Without getting too personal, I’ll share that this year I’ve felt very out of step as I’m back “out in the world” after a few years of turning inward. It’s a bit like starting over. Meeting new people, feeling awkward and inadequate, feeling like there are parts of myself that nobody should see, because they’d then decide I’m not worth spending time on.
I’ve greatly reconsidered the “story” I’ve been writing in my head–the one about the girl who goes back in time and revisits her favorite decade, complete with wisdom beyond her years and a confidence that can’t be explained. I’m not talking about replacing hope with a defeatist attitude. I’m talking about accepting ourselves for who we are.
I’m sensitive, and I can be very awkward. Sometimes I care a little too much about what people think. I want to belong but sometimes it’s hard for me to let go when I’m out of my comfort zone. There are times I greatly doubt myself. I want to be loved.
At the core, have I always been this person? Will I always be this person to some degree?
There is hope in acceptance, and there is hope in surrender.
So for today, I encourage you to accept where you are. Wherever that is. And to surrender yourself to the things you love.

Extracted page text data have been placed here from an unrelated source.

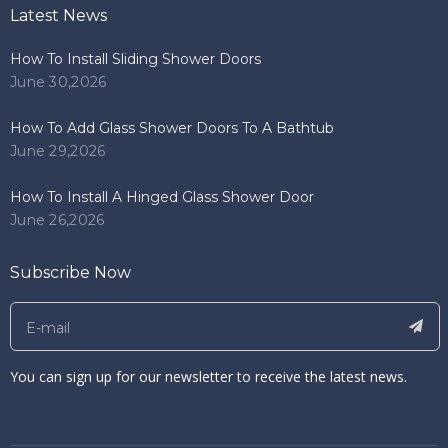
Latest News
How To Install Sliding Shower Doors
June 30,2026
How To Add Glass Shower Doors To A Bathtub
June 29,2026
How To Install A Hinged Glass Shower Door
June 26,2026
Subscribe Now
You can sign up for our newsletter to receive the latest news.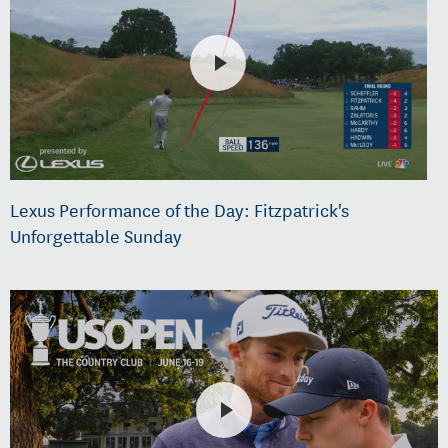
Lexus Performance of the Day: Fitzpatrick's
Unforgettable Sunday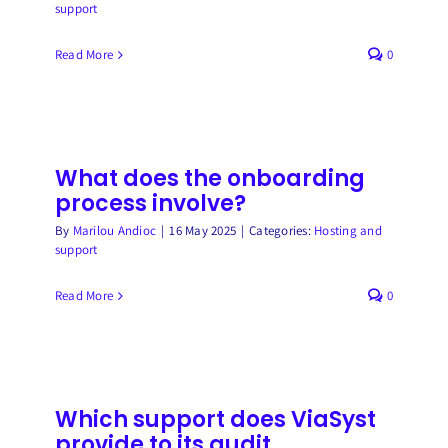
support
Read More
0
What does the onboarding
process involve?
By
Marilou Andioc
|
16 May 2025
|
Categories:
Hosting and
support
Read More
0
Which support does ViaSyst
provide to its audit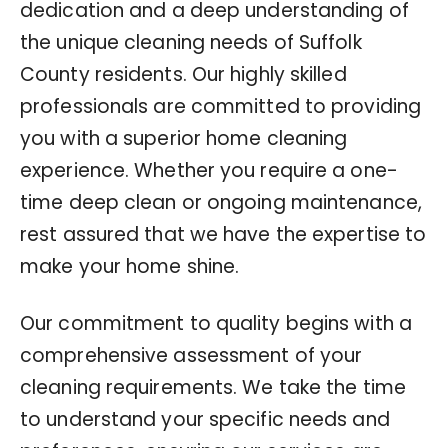
dedication and a deep understanding of
the unique cleaning needs of Suffolk
County residents. Our highly skilled
professionals are committed to providing
you with a superior home cleaning
experience. Whether you require a one-
time deep clean or ongoing maintenance,
rest assured that we have the expertise to
make your home shine.
Our commitment to quality begins with a
comprehensive assessment of your
cleaning requirements. We take the time
to understand your specific needs and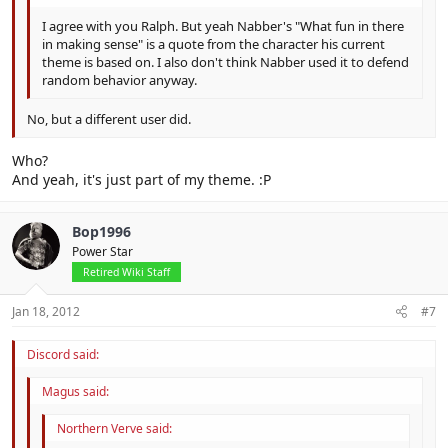
I agree with you Ralph. But yeah Nabber's "What fun in there
in making sense" is a quote from the character his current
theme is based on. I also don't think Nabber used it to defend
random behavior anyway.
No, but a different user did.
Who?
And yeah, it's just part of my theme. :P
Bop1996
Power Star
Retired Wiki Staff
Jan 18, 2012
#7
Discord said:
Magus said:
Northern Verve said: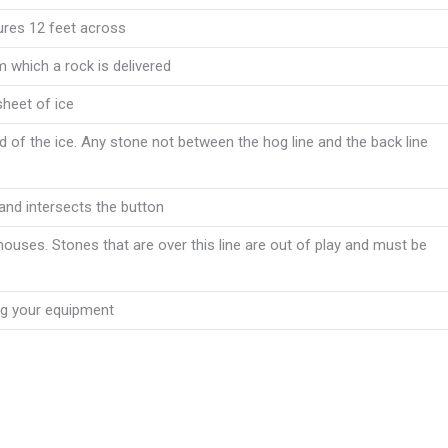
sures 12 feet across
 which a rock is delivered
sheet of ice
 of the ice. Any stone not between the hog line and the back line
 and intersects the button
 houses. Stones that are over this line are out of play and must be
ing your equipment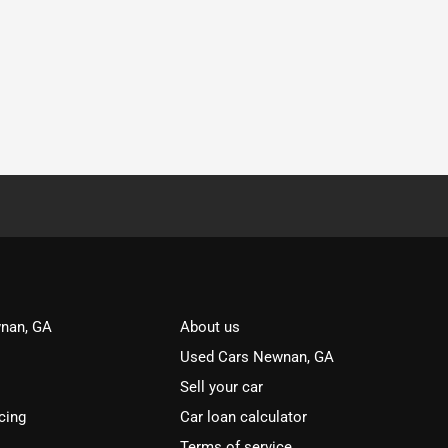
nan, GA
About us
Used Cars Newnan, GA
Sell your car
cing
Car loan calculator
Terms of service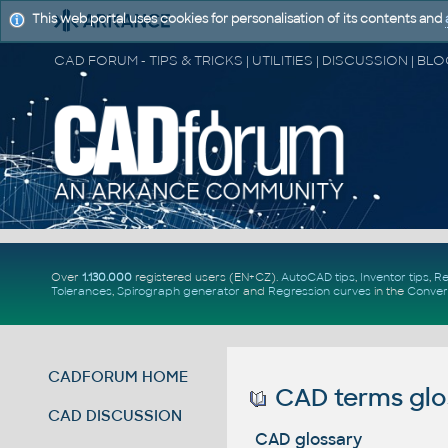
This web portal uses cookies for personalisation of its contents and
Over
1.130.000
registered users (EN+CZ).
AutoCAD tips
,
Inventor tips
,
Re
Tolerances
,
Spirograph generator
and
Regression curves
in the
Conver
CADFORUM HOME
CAD terms glo
CAD DISCUSSION
CAD glossary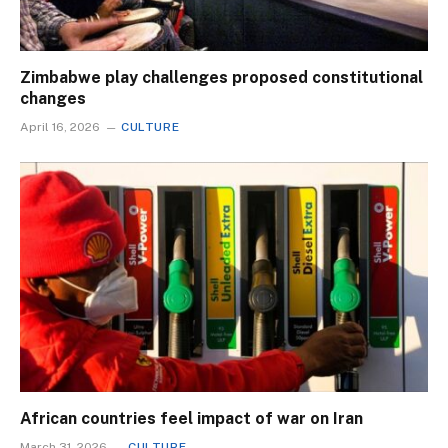
Zimbabwe play challenges proposed constitutional
changes
April 16, 2026
CULTURE
African countries feel impact of war on Iran
March 31, 2026
CULTURE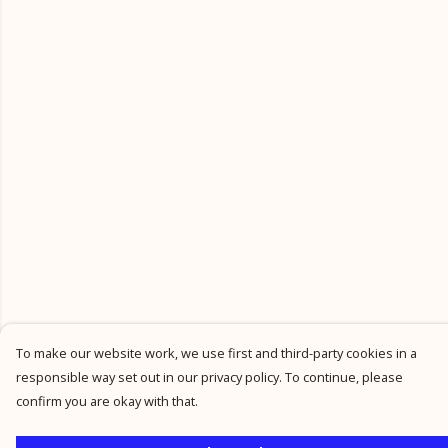
To make our website work, we use first and third-party cookies in a
responsible way set out in our privacy policy. To continue, please
confirm you are okay with that.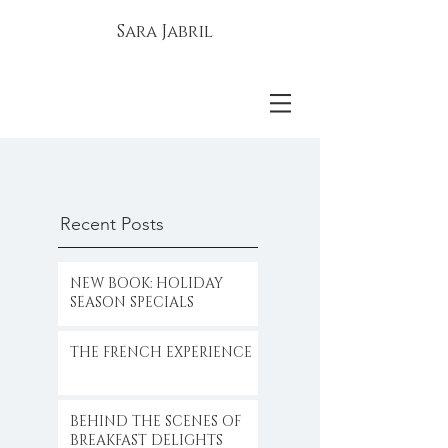
Sara Jabril
Recent Posts
NEW BOOK: HOLIDAY
SEASON SPECIALS
THE FRENCH EXPERIENCE
BEHIND THE SCENES OF
BREAKFAST DELIGHTS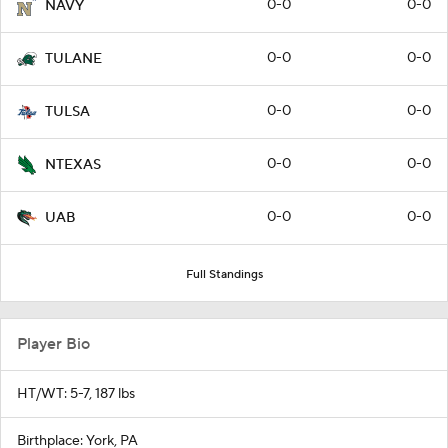
0-0
0-0
NAVY
0-0
0-0
TULANE
0-0
0-0
TULSA
0-0
0-0
NTEXAS
0-0
0-0
UAB
Full Standings
Player Bio
HT/WT: 5-7, 187 lbs
Birthplace: York, PA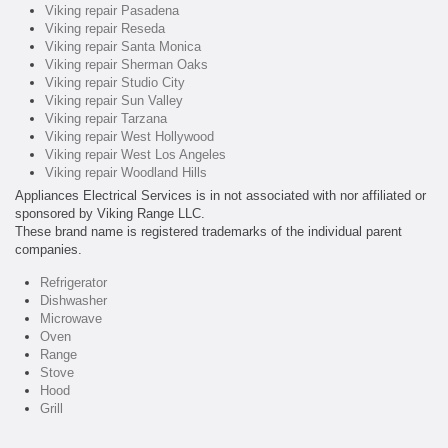
Viking repair Pasadena
Viking repair Reseda
Viking repair Santa Monica
Viking repair Sherman Oaks
Viking repair Studio City
Viking repair Sun Valley
Viking repair Tarzana
Viking repair West Hollywood
Viking repair West Los Angeles
Viking repair Woodland Hills
Appliances Electrical Services is in not associated with nor affiliated or
sponsored by Viking Range LLC.
These brand name is registered trademarks of the individual parent
companies.
Refrigerator
Dishwasher
Microwave
Oven
Range
Stove
Hood
Grill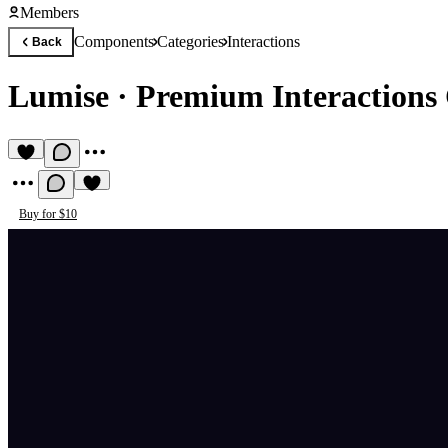
Members
Components
Categories
Interactions
Back
Lumise
·
Premium Interaction
Buy for $10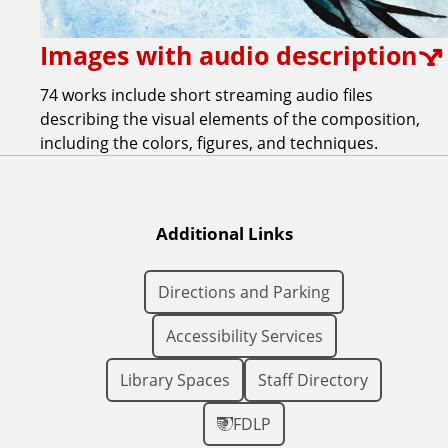
Images with audio description
74 works include short streaming audio files
describing the visual elements of the composition,
including the colors, figures, and techniques.
Additional Links
Directions and Parking
Accessibility Services
Library Spaces
Staff Directory
FDLP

Cloudy days, creating, throwing yourself into art, moving without abandon. Whatever it is that connects you to yourself, nobody can touch that. Own it. Be proud of it, and return to it when you feel like you’re out of step. Be okay with being out of step. Some people will pass you by, but those who are walking at your pace will find you, just where you are.
You can never win or lose if you don’t run the race.